2011년 3월 15일 09시 15분 08초
INOR2-6 이곳을 클릭하시면 발표코드에 대한 설명을 보실 수 있습니다.
금 11시 : 30분
무기화학 - Inorganic/Material Science in Energy Applications II
저자 및
M. Hall, 윤웅찬1, S. Jansson, 이춘환2
Umeå University, Sweden, Sweden
1부산대학교 화학과, Korea
2부산대학교 분자생물학과, Korea
Higher plants develop a variety of photoprotective mechanisms against photoinhibition or the light-dependent loss of photosynthetic efficiency.

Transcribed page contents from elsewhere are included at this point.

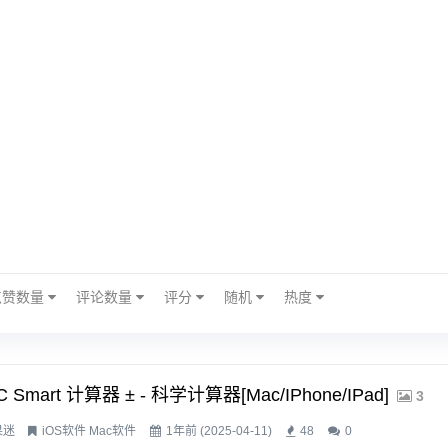
点赞数量
评论数量
评分
随机
热度
C Smart 计算器 ± - 科学计算器[Mac/iPhone/iPad]
3
果迷
iOS软件
Mac软件
1年前 (2025-04-11)
48
0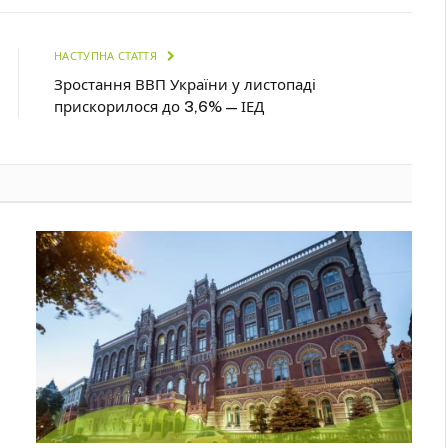
НАСТУПНА СТАТТЯ
Зростання ВВП України у листопаді
прискорилося до 3,6% — ІЕД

One of the mechanisms against photoinhibition is non-photochemical quenching, especially energy-dependent quenching (qE) of chlorophyll fluorescence. This component depends on three major parameters: the development of transthylakoid proton gradient (ΔpH), the amount of pigments involved in xanthophyll cycle, and the existence of a PsbS subunit in PSII. A rice PsbS T-DNA knock-out line and several RNAi lines were isolated and were deficient in energy-dependent part (qE) of NPQ. The growth rate of young seedlings lacking PsbS was reduced under fluctuating high light condition and photosystem II in detached leaves was more sensitive to photoinhibitory illumination compared to wild-type. Singlet oxygen, superoxide anion radical and hydrogen peroxide levels were determined in leaves histochemically and by fluorescence sensors. PsbS-deficient plants produced more superoxide anion radical and consequently more hydrogen peroxide in chloroplasts and superoxide dismutase activity was increased. The site for superoxide anion radical in PsbS-less plants appeared to be PSII. Genome-wide analysis of the gene expression pattern of the PsbS-KO rice plants shows that lack of PsbS protein led to changes on the transcript level of the 587 genes, presumably as a result of the produced superoxide anion radical in the chloroplast. These data indicate that the specific reactive oxygen species induce specific signaling pathways which activate defense mechanism.